In Kaunas, Lithuania’s second city, we sought out Vista Puode, Kaunas’ leading farm to table restaurant. Proprietor Egidijus Trumpa, though indisputably Lithuanian, has the air of an Italian restaurateur. His business is a family affair — his wife and elder children work in his restaurants — and food and wine are hugely important to him. He’s larger than life, with dark curly hair and an infectious passion (and occasional seriousness) for the food he puts on the plate.

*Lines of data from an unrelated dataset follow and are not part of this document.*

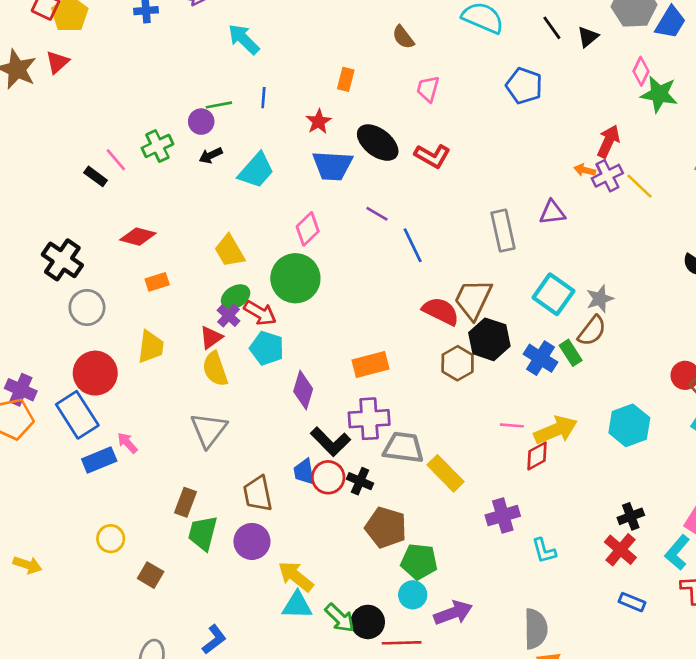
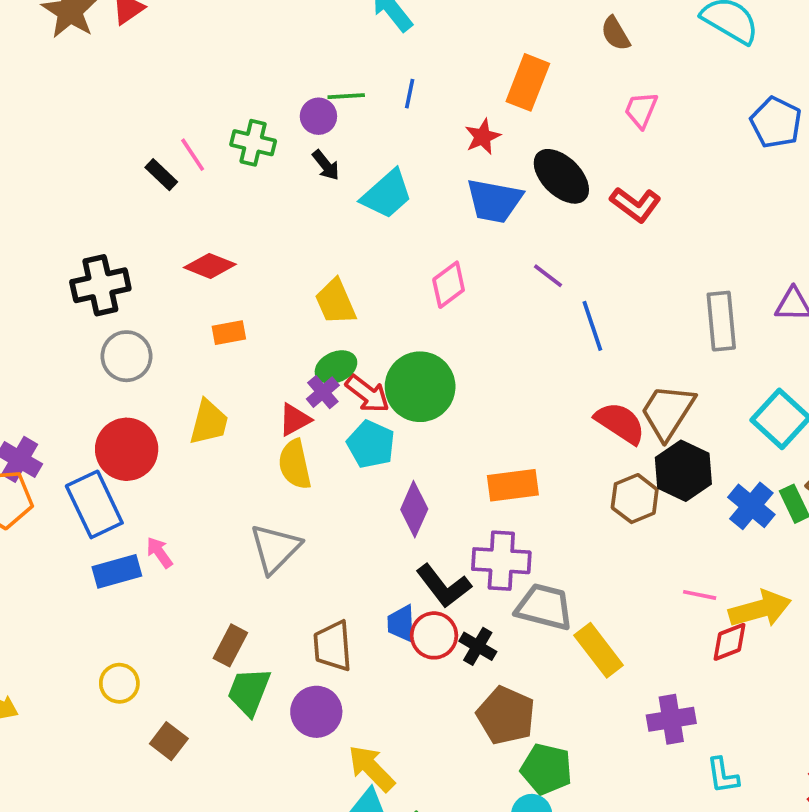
orange rectangle: (346, 79) -> (528, 82), size x1.6
green cross: (157, 146) -> (253, 143), turned 32
black arrow: (211, 155) -> (326, 165), turned -110
black cross: (62, 260) -> (100, 285), turned 36
green circle: (295, 278) -> (420, 387), moved

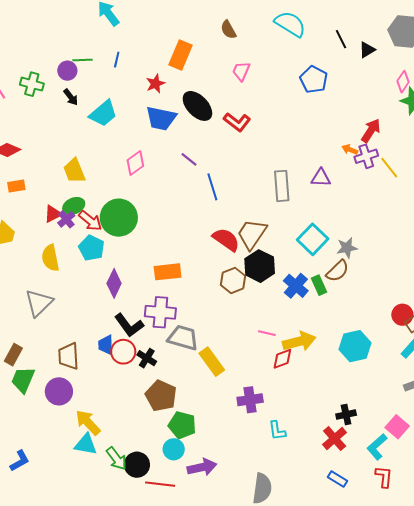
red triangle: (295, 420) -> (53, 214), moved

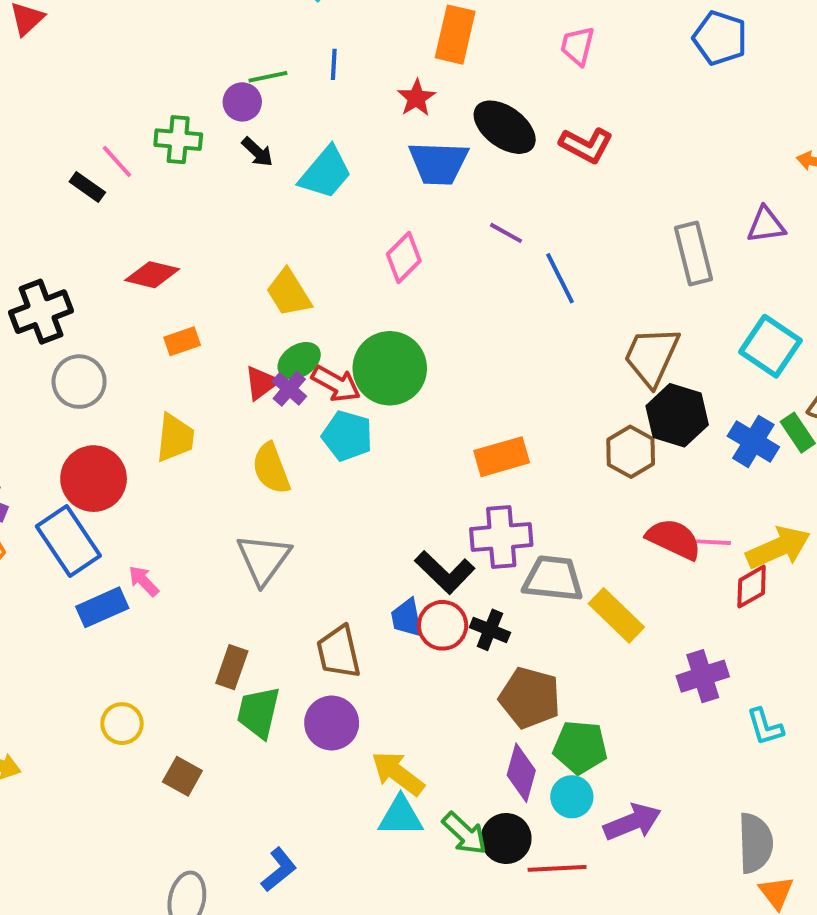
red semicircle: (226, 240) -> (674, 539), moved
purple diamond: (114, 283) -> (521, 773), moved

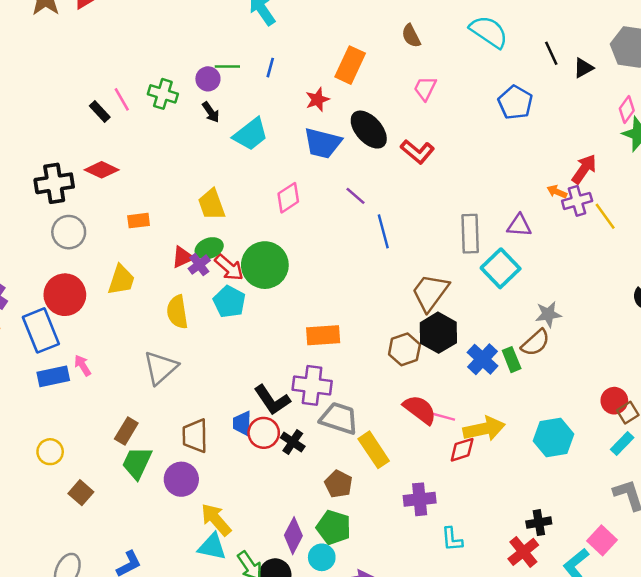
red diamond: (152, 275) -> (102, 170), moved
cyan square: (770, 346) -> (501, 268), moved
brown pentagon: (530, 698) -> (339, 484), moved, size x0.7

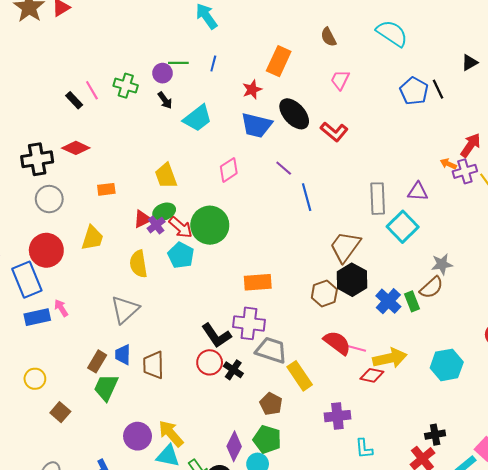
black line: (551, 53) -> (438, 89), moved
blue trapezoid: (242, 423) -> (123, 355), moved
red diamond: (462, 450) -> (372, 375), turned 30
purple circle: (181, 479) -> (138, 436), moved

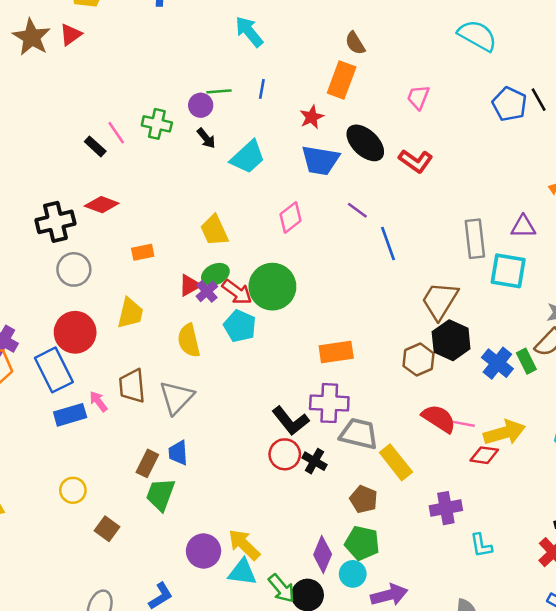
brown semicircle: (328, 37) -> (355, 43), moved
cyan square: (403, 227) -> (508, 271), turned -32
brown trapezoid: (153, 365) -> (132, 386), moved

Egidijus serves the food he enjoyed as a child. He tells us that his grandmother’s dishes were far better and that he can’t quite replicate her recipes, but we’ve a sneaky hunch that it is his nostalgia talking: the food tastes pretty wonderful to us.
The highlight of the evening is a very Lithuanian dish indeed: potato latkes (shallow fried pancakes) served with sour cream and topped with cold smoked trout. There’s a sprinkling of caviar too, though mostly for its visual appeal rather than its flavour.
It’s an incredibly wholesome dish, the kind of thing you’d want to eat on a long dark evening in the village. The grated potato is crisp on the outside, but still soft inside, and it smells divine. We ate, Egidijus talked, and the local beer and wine, made from Lithuanian berries as the country is too far north for vineyards, kept flowing.
It is not a cuisine which will easily travel — the local, seasonal, and organic ingredients are what set it apart — so there’s nothing for it but to travel there in person and feast on the local flavours, one succulent bite at a time.